> _Task statement_
Return the lines below exactly as they appear, please, starting with the first and ending with the one that contains "removed from the queue, the watching thread".

> _Task material_
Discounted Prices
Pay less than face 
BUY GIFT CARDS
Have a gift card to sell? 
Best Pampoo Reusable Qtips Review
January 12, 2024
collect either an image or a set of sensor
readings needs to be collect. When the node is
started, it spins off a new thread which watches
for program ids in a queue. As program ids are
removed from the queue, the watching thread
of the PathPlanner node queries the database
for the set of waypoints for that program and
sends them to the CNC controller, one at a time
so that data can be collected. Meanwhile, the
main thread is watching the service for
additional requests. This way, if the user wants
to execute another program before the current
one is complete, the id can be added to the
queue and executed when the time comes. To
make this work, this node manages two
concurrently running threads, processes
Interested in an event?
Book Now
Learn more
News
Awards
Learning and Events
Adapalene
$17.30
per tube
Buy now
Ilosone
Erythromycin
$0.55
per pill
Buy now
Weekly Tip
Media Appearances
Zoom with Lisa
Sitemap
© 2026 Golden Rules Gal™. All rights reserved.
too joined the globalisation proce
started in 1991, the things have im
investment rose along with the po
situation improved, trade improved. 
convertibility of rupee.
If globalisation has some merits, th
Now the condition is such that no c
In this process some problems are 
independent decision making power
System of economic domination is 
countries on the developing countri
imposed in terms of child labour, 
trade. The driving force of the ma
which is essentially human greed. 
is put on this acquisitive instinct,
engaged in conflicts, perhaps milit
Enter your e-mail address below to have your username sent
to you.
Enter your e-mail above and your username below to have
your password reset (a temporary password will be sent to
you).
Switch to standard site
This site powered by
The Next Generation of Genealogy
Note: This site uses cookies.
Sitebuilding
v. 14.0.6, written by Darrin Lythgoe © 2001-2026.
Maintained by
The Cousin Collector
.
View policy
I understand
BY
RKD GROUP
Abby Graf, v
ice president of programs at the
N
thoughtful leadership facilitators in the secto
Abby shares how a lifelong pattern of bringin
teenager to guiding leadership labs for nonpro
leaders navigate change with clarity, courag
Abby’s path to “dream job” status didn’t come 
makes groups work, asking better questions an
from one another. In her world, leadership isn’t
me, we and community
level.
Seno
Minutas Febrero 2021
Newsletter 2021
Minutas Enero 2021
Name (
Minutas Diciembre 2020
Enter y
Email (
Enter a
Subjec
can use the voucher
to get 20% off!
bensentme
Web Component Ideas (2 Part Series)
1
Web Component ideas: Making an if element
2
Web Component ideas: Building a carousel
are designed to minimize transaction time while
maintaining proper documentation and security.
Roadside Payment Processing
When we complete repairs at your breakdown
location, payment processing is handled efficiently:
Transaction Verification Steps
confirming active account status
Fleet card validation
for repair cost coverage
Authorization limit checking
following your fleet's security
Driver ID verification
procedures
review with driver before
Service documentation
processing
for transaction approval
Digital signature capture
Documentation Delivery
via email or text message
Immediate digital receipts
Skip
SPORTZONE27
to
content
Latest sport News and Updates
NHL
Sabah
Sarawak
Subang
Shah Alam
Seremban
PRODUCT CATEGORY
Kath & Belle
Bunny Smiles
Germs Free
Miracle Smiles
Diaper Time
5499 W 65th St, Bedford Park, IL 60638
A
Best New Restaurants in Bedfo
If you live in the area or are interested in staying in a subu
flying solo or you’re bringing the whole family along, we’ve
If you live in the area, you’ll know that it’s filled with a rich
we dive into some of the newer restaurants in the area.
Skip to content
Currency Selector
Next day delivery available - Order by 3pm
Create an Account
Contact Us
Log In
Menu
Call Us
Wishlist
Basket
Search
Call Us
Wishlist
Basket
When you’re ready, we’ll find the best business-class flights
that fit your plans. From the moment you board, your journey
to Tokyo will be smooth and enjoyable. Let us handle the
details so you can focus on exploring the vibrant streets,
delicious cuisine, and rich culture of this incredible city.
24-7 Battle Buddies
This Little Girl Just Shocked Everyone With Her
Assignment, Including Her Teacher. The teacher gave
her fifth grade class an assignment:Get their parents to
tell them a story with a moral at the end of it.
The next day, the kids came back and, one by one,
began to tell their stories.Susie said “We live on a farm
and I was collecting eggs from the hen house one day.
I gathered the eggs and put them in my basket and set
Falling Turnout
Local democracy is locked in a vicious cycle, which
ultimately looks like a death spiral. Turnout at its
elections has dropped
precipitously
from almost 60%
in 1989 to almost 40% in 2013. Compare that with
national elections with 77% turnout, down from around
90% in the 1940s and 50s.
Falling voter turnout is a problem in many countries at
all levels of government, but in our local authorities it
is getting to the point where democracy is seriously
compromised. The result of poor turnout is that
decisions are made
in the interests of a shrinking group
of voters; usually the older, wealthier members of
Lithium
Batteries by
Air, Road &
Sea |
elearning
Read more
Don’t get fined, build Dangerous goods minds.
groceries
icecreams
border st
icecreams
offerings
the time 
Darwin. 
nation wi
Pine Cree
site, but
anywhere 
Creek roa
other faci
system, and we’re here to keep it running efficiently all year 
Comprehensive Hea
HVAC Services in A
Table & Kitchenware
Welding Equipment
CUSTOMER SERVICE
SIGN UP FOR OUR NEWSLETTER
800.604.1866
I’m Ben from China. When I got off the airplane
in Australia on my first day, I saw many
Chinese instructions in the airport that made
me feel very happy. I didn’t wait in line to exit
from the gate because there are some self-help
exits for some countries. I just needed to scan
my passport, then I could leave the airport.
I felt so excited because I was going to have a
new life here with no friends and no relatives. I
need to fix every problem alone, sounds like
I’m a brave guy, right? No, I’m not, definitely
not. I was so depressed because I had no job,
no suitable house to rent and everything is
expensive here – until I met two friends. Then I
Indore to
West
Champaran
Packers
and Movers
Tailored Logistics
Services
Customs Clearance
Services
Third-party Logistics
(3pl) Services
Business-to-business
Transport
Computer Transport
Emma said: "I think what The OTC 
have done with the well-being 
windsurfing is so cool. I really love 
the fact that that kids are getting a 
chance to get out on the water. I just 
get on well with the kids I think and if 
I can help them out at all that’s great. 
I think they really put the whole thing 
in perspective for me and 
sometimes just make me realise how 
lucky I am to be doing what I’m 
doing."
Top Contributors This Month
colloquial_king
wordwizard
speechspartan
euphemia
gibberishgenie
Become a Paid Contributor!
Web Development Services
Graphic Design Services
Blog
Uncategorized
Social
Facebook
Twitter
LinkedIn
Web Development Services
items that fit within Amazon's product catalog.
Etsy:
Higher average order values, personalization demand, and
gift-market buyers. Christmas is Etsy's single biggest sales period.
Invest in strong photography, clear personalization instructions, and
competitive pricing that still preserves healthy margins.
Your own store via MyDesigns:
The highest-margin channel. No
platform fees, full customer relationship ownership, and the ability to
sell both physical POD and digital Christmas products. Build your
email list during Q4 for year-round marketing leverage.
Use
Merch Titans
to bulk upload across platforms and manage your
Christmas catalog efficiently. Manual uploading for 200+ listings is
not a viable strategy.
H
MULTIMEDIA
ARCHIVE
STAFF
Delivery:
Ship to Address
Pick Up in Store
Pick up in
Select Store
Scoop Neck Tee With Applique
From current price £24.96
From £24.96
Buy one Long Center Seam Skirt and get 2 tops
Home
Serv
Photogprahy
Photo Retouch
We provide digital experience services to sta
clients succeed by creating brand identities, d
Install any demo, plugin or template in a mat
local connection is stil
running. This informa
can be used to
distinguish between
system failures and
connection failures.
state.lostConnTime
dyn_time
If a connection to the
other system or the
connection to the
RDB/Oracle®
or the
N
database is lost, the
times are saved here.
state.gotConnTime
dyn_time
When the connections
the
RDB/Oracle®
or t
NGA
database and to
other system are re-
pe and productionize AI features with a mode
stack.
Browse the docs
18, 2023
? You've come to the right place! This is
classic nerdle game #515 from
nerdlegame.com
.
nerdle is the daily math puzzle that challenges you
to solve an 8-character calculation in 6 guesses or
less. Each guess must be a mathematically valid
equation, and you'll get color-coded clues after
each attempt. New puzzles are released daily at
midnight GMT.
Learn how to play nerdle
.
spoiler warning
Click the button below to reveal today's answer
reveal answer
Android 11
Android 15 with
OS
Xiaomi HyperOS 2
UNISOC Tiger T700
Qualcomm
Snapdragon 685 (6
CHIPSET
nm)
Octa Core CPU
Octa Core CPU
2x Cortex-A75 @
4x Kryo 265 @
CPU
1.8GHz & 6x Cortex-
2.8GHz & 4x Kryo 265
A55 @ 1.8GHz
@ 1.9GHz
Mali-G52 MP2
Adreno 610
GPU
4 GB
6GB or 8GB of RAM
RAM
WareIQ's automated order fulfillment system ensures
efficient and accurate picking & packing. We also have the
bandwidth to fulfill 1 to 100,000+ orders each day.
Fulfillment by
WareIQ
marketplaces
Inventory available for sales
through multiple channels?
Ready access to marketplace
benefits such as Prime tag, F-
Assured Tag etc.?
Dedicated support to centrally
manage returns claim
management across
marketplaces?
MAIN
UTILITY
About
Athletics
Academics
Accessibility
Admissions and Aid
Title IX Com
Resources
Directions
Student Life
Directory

> _Answer box_
Discounted Prices
Pay less than face 
BUY GIFT CARDS
Have a gift card to sell? 
Best Pampoo Reusable Qtips Review
January 12, 2024
collect either an image or a set of sensor
readings needs to be collect. When the node is
started, it spins off a new thread which watches
for program ids in a queue. As program ids are
removed from the queue, the watching thread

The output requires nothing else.